Additionally, this income distribution also encourages and drives the operation of the flywheel. To obtain redistributed income, LPs must stake LP tokens, which indirectly incentivizes them to provide liquidity for a longer time. Besides the 22.5% of real income from fees, Camelot also allocates 20% of GRAIL tokens and xGRAIL (ES tokens) as incentives. This strategy not only incentivizes LPs but also encourages ordinary users to participate in income distribution by staking GRAIL, enhancing the overall activity and attractiveness of the protocol.

GMX - Encouraging Competition for Real Income Distribution

GMX's token economic model (tokenomics) is a highly interesting and interactive design, with its core goal being to achieve a continuous supply of liquidity and encourage traders and liquidity providers (LPs) to keep trading. This design aims to ensure the liquidity and trading volume of the protocol while incentivizing the continuous locking of GMX.
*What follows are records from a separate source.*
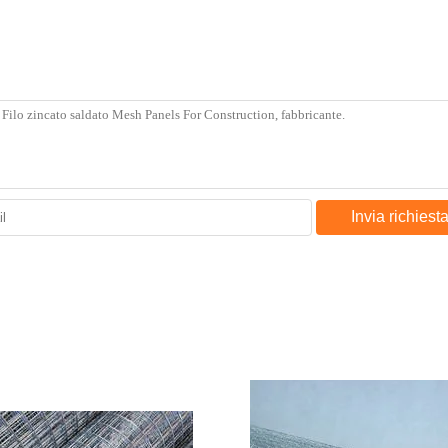
Invia richiest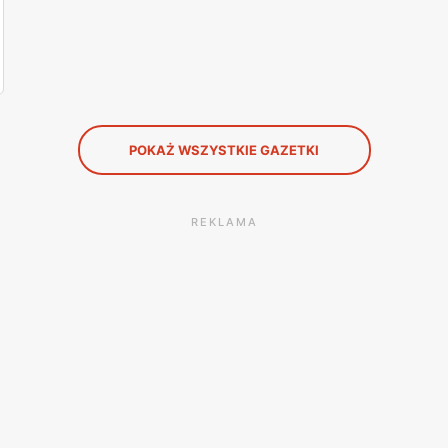
POKAŻ WSZYSTKIE GAZETKI
REKLAMA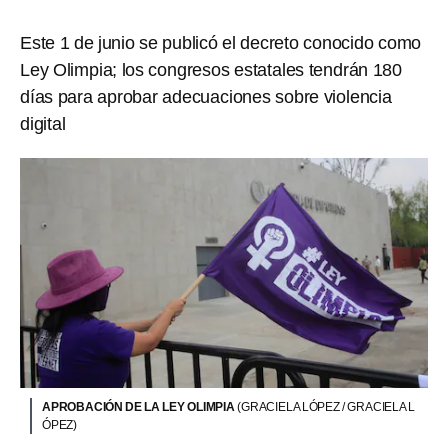
Este 1 de junio se publicó el decreto conocido como
Ley Olimpia; los congresos estatales tendrán 180
días para aprobar adecuaciones sobre violencia
digital
APROBACIÓN DE LA LEY OLIMPIA
(GRACIELA LÓPEZ / GRACIELA L
ÓPEZ)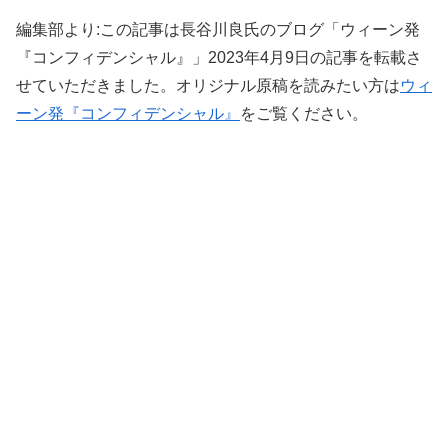
編集部より:この記事は長谷川良氏のブログ「ウィーン発
『コンフィデンシャル』」2023年4月9日の記事を転載さ
せていただきました。オリジナル原稿を読みたい方は
ウィ
ーン発『コンフィデンシャル』
をご覧ください。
The real income of this model comes from the fees generated by traders conducting swaps and leveraged trades, which is the main source of income for the protocol. To ensure fair income distribution, the revenue is first used to deduct referral fees and keeper fees. The remaining portion, 70%, is allocated to GLP holders (essentially LPs), while the remaining 30% is redistributed. GMX uses a game mechanism to distribute this portion of income, which is also the core mechanism of this model.

GMX's core game mechanism is designed to redistribute 30% of the real income. This ratio is fixed, but GMX holders can influence the proportion of income they can receive through different strategies. For example, users can stake GMX to earn esGMX rewards, while unlocking esGMX requires GMX spot staking and meeting certain unlocking periods. Additionally, staking GMX will also earn Multiplier Points; although this part of the reward cannot be directly realized, it can increase the user's profit-sharing ratio.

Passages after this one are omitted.